一年前の今日はみどりの日、かつての天皇誕生日に取り上げたのが、半藤一利氏の名著 『聖断』 でした。涙なくして読めない一冊ですし、今年もそれをもう一度取り上げたい気持ちは非常に強いのですが、“ズルイ”と言われそうなので(笑)…。
で、本書です。『聖断』のような、感動ノンフィクションではありませんが、とても読み応えのある一冊です。
昭和という時代、特に大正から戦争にいたるまでの歴史の分析をライフワークと位置付けている筆者の集大成の感のある著作、平和論です。
氏はまだまだ昭和史は解明されるべき事柄も多く残っているし、これからも研究され続けると述べていますが、存命中の戦争証言者が減り続ける現状でそれなりの総括をしたという形です。
保阪氏の意見では、まず、「歴史家」を名乗る以上は、
1・ 入手可能なあらゆる資料、論文に目を通している
2・ なるべく数多くの当事者達に直接の取材をしている
3・ 自分なりの歴史観を持つ
この3点を最低条件としてあげていますが、そうでない者たちの説がまかり通っていることが多いと指摘しています。つまり資料も読まず、取材の労を惜しみ、曖昧な歴史観で、よく考えもせず発言している人が多いということでしょう。厳しいですね。
そして、真に平和を考えるのであれば、その前に “戦争” というものをしっかり考えなければならない、日本は “戦争をする「資格」” が欠けていたにもかかわらず、戦闘行為に出てしまった。
このことを本書で論じています。
かつて旧社会党系から出て来た一国平和主義などは、戦争観が欠けていて、単に怖いから、かわいそうだからというのは、戦争をただの“戦闘” だと考える幼稚な論理であると指摘します。国会の答弁などを引用し、そのあたりを詳しく解説しています。

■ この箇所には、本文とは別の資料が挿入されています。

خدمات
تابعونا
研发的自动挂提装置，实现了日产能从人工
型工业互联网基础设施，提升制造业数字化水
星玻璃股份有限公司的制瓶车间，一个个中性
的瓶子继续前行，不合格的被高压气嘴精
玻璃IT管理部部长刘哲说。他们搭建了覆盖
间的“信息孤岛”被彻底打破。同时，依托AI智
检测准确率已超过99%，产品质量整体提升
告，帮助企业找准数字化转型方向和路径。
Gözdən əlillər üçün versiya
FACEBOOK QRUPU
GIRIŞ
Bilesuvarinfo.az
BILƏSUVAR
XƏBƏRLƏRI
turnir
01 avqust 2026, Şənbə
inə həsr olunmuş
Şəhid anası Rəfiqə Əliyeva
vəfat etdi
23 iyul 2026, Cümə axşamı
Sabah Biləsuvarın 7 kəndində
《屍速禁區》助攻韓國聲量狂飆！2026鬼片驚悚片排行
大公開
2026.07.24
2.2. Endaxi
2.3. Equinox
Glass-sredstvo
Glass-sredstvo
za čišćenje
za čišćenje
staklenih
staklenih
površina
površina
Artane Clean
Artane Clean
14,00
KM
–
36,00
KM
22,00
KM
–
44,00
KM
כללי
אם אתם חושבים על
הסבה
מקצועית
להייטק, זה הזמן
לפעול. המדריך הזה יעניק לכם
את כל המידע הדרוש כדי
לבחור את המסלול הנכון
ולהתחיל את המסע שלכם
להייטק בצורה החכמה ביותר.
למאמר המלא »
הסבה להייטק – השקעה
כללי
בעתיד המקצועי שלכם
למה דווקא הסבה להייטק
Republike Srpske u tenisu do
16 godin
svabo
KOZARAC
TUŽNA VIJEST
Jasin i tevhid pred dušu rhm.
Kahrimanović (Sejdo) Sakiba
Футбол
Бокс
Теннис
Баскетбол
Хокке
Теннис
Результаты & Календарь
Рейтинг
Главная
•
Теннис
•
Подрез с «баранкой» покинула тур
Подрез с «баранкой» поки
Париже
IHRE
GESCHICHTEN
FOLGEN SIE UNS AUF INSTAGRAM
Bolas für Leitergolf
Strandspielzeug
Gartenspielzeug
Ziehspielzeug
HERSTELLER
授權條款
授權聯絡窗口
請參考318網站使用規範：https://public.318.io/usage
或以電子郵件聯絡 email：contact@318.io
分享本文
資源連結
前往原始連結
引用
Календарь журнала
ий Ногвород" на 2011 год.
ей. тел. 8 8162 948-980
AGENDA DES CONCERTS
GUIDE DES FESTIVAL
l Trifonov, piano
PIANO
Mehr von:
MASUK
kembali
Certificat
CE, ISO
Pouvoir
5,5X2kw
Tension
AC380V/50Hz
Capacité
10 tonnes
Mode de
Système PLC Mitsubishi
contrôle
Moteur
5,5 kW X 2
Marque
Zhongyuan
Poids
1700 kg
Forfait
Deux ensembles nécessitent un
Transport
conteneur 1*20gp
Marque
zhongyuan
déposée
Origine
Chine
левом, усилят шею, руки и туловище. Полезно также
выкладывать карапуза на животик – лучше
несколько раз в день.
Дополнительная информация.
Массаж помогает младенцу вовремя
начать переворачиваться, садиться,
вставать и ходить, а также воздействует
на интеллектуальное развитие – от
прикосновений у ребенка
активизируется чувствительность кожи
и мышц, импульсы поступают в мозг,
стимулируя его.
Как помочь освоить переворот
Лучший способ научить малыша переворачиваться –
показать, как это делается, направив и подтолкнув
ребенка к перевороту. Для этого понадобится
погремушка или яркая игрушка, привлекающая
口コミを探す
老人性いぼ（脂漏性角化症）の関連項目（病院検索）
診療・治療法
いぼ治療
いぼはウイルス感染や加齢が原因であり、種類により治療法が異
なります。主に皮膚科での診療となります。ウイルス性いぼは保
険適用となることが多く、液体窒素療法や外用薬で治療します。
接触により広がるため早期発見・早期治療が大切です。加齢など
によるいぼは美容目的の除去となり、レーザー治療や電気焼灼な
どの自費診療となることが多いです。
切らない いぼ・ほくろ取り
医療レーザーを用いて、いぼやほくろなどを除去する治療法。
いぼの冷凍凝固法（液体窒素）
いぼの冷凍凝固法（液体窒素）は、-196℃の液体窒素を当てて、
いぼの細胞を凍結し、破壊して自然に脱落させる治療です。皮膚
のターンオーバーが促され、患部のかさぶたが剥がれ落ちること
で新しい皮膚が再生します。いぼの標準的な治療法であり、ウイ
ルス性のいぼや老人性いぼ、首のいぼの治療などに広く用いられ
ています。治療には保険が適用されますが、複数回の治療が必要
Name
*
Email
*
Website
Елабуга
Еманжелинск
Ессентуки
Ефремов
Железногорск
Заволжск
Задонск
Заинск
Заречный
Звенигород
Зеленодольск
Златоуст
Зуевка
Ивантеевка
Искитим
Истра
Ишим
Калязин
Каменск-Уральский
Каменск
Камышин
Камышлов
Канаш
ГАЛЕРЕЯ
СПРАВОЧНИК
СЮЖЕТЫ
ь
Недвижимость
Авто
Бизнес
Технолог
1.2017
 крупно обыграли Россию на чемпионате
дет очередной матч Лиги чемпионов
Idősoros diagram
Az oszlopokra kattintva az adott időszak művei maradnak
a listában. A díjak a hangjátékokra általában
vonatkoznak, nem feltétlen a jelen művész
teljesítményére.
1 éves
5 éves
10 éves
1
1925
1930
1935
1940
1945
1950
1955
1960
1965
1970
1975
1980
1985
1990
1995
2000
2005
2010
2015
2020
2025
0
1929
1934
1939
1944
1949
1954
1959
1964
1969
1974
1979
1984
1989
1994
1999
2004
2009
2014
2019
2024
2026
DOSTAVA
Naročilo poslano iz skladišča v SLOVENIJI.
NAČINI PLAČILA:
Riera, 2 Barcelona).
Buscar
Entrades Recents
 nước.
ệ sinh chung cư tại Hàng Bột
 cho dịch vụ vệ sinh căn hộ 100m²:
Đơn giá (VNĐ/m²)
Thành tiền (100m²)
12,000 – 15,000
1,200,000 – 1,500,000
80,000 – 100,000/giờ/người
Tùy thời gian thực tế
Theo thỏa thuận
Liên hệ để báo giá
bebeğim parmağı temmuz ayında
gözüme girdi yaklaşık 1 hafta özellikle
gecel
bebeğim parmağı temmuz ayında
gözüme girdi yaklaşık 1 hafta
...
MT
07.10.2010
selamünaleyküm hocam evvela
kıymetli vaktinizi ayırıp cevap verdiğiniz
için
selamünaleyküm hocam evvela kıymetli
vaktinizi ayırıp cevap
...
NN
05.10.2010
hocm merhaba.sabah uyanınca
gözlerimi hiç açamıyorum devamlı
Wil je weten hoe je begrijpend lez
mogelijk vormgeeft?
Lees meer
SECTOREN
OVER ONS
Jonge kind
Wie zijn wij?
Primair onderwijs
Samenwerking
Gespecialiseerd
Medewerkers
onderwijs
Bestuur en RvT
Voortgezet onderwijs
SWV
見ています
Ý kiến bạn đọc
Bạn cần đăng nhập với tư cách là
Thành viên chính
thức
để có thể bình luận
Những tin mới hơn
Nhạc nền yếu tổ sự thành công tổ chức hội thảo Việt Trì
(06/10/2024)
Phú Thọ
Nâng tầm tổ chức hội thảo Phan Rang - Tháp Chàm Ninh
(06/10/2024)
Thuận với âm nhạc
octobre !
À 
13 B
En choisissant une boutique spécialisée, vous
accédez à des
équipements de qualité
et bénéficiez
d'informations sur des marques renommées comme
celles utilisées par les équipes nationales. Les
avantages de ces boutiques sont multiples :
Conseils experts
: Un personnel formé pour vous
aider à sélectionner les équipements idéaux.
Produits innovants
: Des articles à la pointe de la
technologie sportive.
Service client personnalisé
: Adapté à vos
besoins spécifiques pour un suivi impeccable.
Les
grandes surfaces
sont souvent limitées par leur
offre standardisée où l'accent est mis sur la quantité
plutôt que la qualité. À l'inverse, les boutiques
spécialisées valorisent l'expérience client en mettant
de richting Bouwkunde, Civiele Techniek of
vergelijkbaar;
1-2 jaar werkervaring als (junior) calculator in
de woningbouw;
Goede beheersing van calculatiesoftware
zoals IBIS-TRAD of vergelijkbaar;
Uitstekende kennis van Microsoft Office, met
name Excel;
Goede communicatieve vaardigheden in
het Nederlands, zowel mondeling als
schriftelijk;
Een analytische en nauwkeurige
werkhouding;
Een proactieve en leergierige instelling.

ただ、“戦争をする資格” という表現。平和で高度経済成長の日本の中で育っている我々から見れば、やはりピンときませんよね。そんなものどこの国にもないだろうと…。
昭和20年以降続いているこの平和はどうやってもたらされているのか、考えさせられる一冊でした。
目次は以下の通りです。
1 昭和史のキーワード(昭和天皇;統帥権;国家総動員法 ほか)
2 戦争観なき平和論(近代日本の愚かな選択と自省;戦争観なき平和論―真珠湾攻撃から六〇年;「二十世紀の昭和史」への訣別 ほか)
3 昭和恐慌を脱した人々(昭和金融恐慌―「信頼される政治」があった時代;高橋是清と昭和恐慌;脱恐慌の企業人1―鮎川義介と大原孫三郎 ほか)
昭和天皇論、憲法論、アメリカ論などなど、資料や証言に基いた非常に興味深い分析にあふれています。かなりボリュームもありますが、本当に平和を考えるために、ぜひお読みいただきたい一冊です。
P.S. 今見ましたら、本書のタイトルをサブタイトルにした文庫がありました。目次が同じでしたので、本書の文庫版でしょう。